Князь был печальный, а его невеста – нисколько. Однако сердиться она умела. Сдвинула ажурные брови, топнула ножкой:
– Нет уж, этого ты не смей! Ты мне слово дал! Уж и о свадьбе объявлено! Батюшка велел мне платье пошить грецкой тафты, да опашень атласный!
– Три с полтиною рублика плачено, за платье-то, – сунулся сзади длиннобородый. – Мне для моей душеньки ничего не жалко.
И всхлипнул, утер слезу.
Отец, стало быть. И как только от этакого обмылка на свет чудо чудное произвелось? Загадка господня.
– Так ты веришь, Степания Карповна, что я вернусь? – просветлел ликом витязь.
– Попробуй не вернись! Я нарочно руки на себя наложу, чтоб тебя на том свете сыскать и глаза твои лживые выцарапать! Даже и слышать про такое не желаю! – И снова ножкой топнула.
– Ну, стало быть, вернусь, – улыбнулся князь. – Не захочет Господь своего ангела огорчить.

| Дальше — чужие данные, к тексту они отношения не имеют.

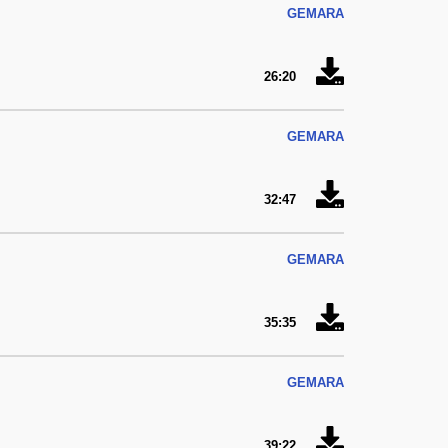
GEMARA
26:20
GEMARA
32:47
GEMARA
35:35
GEMARA
39:22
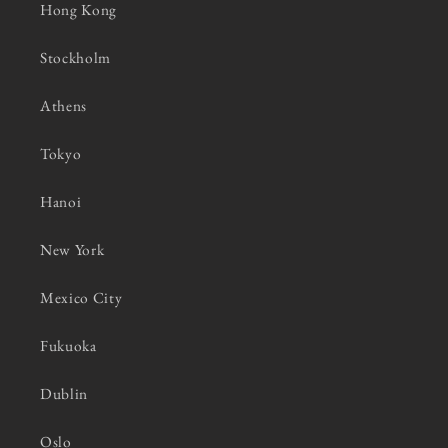
Hong Kong
Stockholm
Athens
Tokyo
Hanoi
New York
Mexico City
Fukuoka
Dublin
Oslo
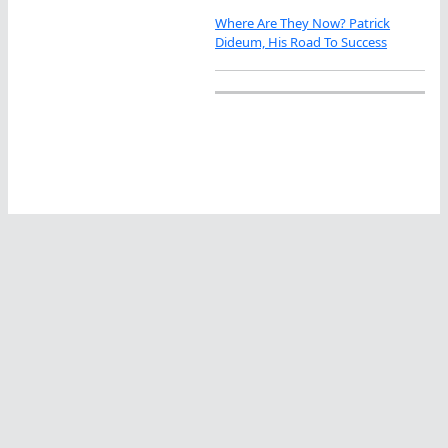
Where Are They Now? Patrick
Dideum, His Road To Success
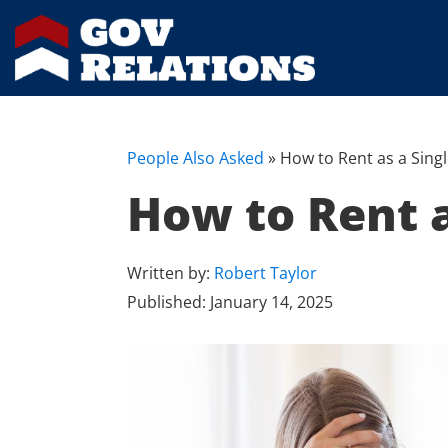
People Also Asked
»
How to Rent as a Sin
How to Rent 
Written by:
Robert Taylor
Published:
January 14, 2025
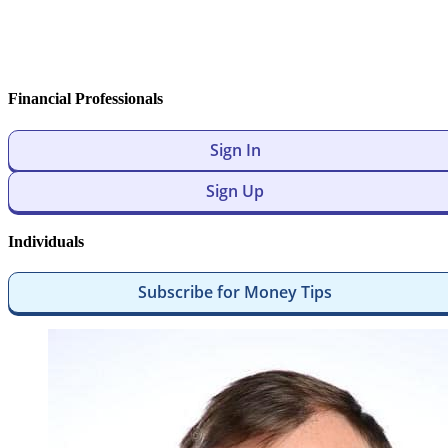
Financial Professionals
Sign In
Sign Up
Individuals
Subscribe for Money Tips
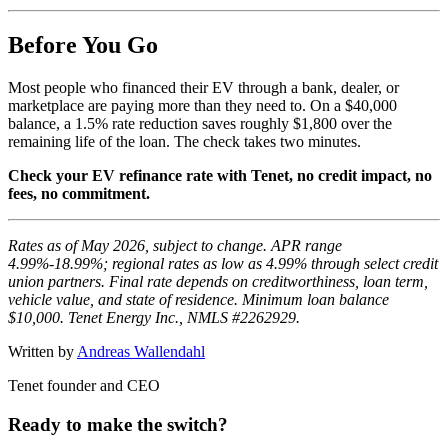
Before You Go
Most people who financed their EV through a bank, dealer, or
marketplace are paying more than they need to. On a $40,000
balance, a 1.5% rate reduction saves roughly $1,800 over the
remaining life of the loan. The check takes two minutes.
Check your EV refinance rate with Tenet, no credit impact, no
fees, no commitment.
Rates as of May 2026, subject to change. APR range
4.99%-18.99%; regional rates as low as 4.99% through select credit
union partners. Final rate depends on creditworthiness, loan term,
vehicle value, and state of residence. Minimum loan balance
$10,000. Tenet Energy Inc., NMLS #2262929.
Written by
Andreas Wallendahl
Tenet founder and CEO
Ready to make the switch?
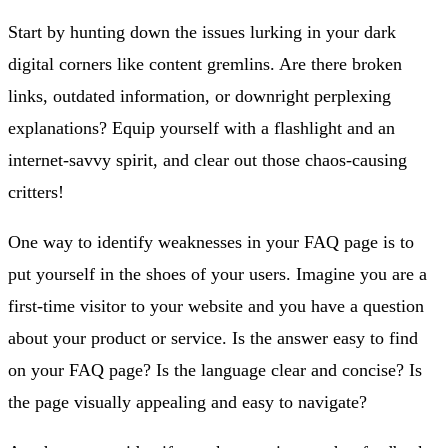
Start by hunting down the issues lurking in your dark
digital corners like content gremlins. Are there broken
links, outdated information, or downright perplexing
explanations? Equip yourself with a flashlight and an
internet-savvy spirit, and clear out those chaos-causing
critters!
One way to identify weaknesses in your FAQ page is to
put yourself in the shoes of your users. Imagine you are a
first-time visitor to your website and you have a question
about your product or service. Is the answer easy to find
on your FAQ page? Is the language clear and concise? Is
the page visually appealing and easy to navigate?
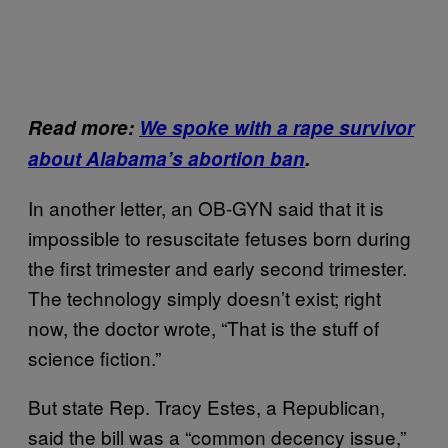
Read more:
We spoke with a rape survivor
about Alabama’s abortion ban
.
In another letter, an OB-GYN said that it is
impossible to resuscitate fetuses born during
the first trimester and early second trimester.
The technology simply doesn’t exist; right
now, the doctor wrote, “That is the stuff of
science fiction.”
But state Rep. Tracy Estes, a Republican,
said the bill was a “common decency issue,”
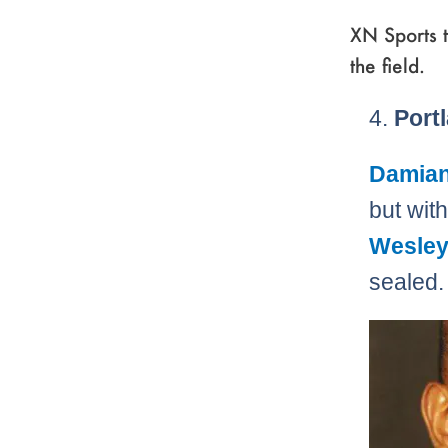
XN Sports t
the field.
4.
Portl
Damian 
but wit
Wesley
sealed.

На самой нижней ступеньке он повернулся к площади, крикнул звучно:
– Прощайте, люди тарусские! Уходим биться с татарами! Берегите мне город! А пуще того берегите мою невесту, боярышню Степанию Карповну! Вернусь – быть ей вашей княгинею!
– Не тревожься, князюшка Глеб-свет Ильич, – молвил родитель боярышни, обнимая ее за плечо. – Сберегу для тебя голубку, не будь я Карп Фокич Солотчин. Дождемся тебя здесь, с победой и славой.
Но тут в умилительную беседу влез Сыч, грубый мужичина:
– Князь, мы татарина поймали. Говорит, лазутчик великокняжеский. Однако брешет.
Князь неохотно повернулся от невесты. На Шельму едва глянул. Глаза у тарусского владетеля были серые, с длинными золотистыми ресницами.
– А, мельник. Почем знаешь, что брешет?
– Вижу.
Яшка замычал: выньте кляп, всё обскажу.